──────── DATA ────────

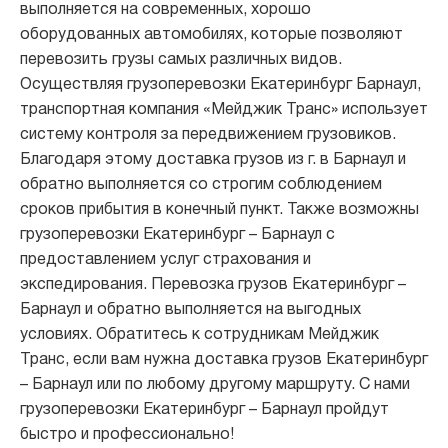
выполняется на современных, хорошо
оборудованных автомобилях, которые позволяют
перевозить грузы самых различных видов.
Осуществляя грузоперевозки Екатеринбург Барнаул,
транспортная компания «Мейджик Транс» использует
систему контроля за передвижением грузовиков.
Благодаря этому доставка грузов из г. в Барнаул и
обратно выполняется со строгим соблюдением
сроков прибытия в конечный пункт. Также возможны
грузоперевозки Екатеринбург – Барнаул с
предоставлением услуг страхования и
экспедирования. Перевозка грузов Екатеринбург –
Барнаул и обратно выполняется на выгодных
условиях. Обратитесь к сотрудникам Мейджик
Транс, если вам нужна доставка грузов Екатеринбург
– Барнаул или по любому другому маршруту. С нами
грузоперевозки Екатеринбург – Барнаул пройдут
быстро и профессионально!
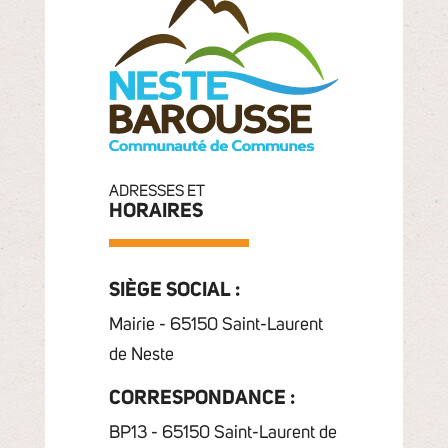
ADRESSES ET
HORAIRES
SIÈGE SOCIAL :
Mairie - 65150 Saint-Laurent
de Neste
CORRESPONDANCE :
BP13 - 65150 Saint-Laurent de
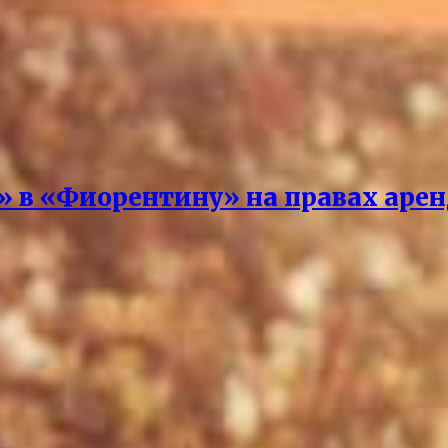
» в «Фиорентину» на правах аре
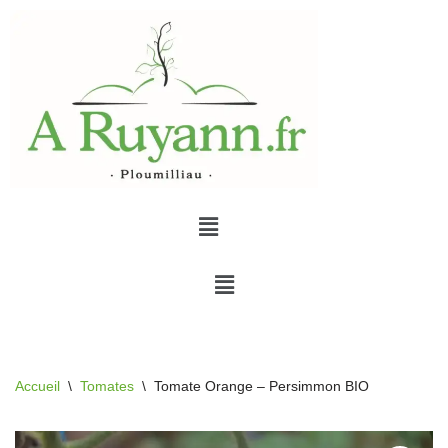
Aller
au
contenu
Accueil
\
Tomates
\
Tomate Orange – Persimmon BIO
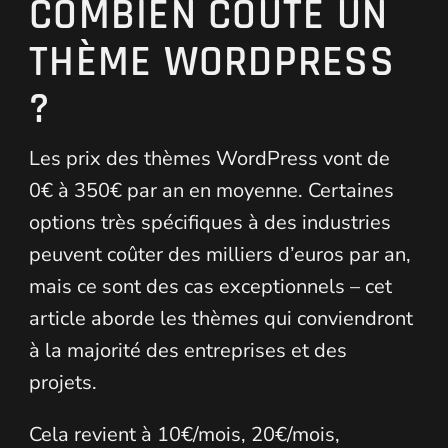
COMBIEN COÛTE UN
THÈME WORDPRESS
?
Les prix des thèmes WordPress vont de
0€ à 350€ par an en moyenne. Certaines
options très spécifiques à des industries
peuvent coûter des milliers d’euros par an,
mais ce sont des cas exceptionnels – cet
article aborde les thèmes qui conviendront
à la majorité des entreprises et des
projets.
Cela revient à 10€/mois, 20€/mois,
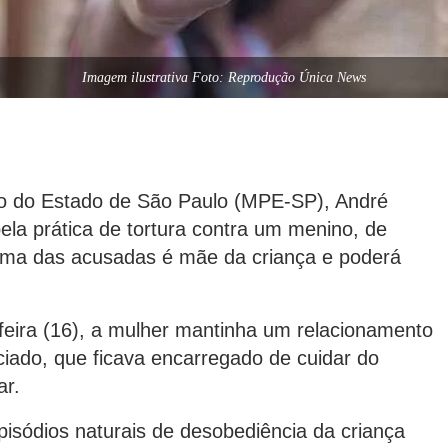
Imagem ilustrativa Foto: Reprodução Única News
ico do Estado de São Paulo (MPE-SP), André
la prática de tortura contra um menino, de
Uma das acusadas é mãe da criança e poderá
eira (16), a mulher mantinha um relacionamento
iado, que ficava encarregado de cuidar do
ar.
sódios naturais de desobediência da criança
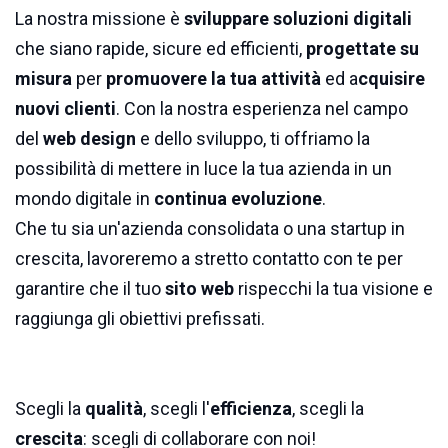
La nostra missione è
sviluppare soluzioni digitali
che siano rapide, sicure ed efficienti,
progettate su
misura
per
promuovere la tua attività
ed a
cquisire
nuovi clienti
. Con la nostra esperienza nel campo
del
web design
e dello sviluppo, ti offriamo la
possibilità di mettere in luce la tua azienda in un
mondo digitale in
continua evoluzione
.
Che tu sia un'azienda consolidata o una startup in
crescita, lavoreremo a stretto contatto con te per
garantire che il tuo
sito web
rispecchi la tua visione e
raggiunga gli obiettivi prefissati.
Scegli la
qualità
, scegli l'
efficienza
, scegli la
crescita
: scegli di collaborare con noi!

────────

- _WHAT THE EXERCISE ASKS_
Every line above that holds the word "Екатеринбург" needs to be copied.

- _OUTPUT FOR THIS TASK_
Осуществляя грузоперевозки Екатеринбург Барнаул,
грузоперевозки Екатеринбург – Барнаул с
экспедирования. Перевозка грузов Екатеринбург –
Транс, если вам нужна доставка грузов Екатеринбург
грузоперевозки Екатеринбург – Барнаул пройдут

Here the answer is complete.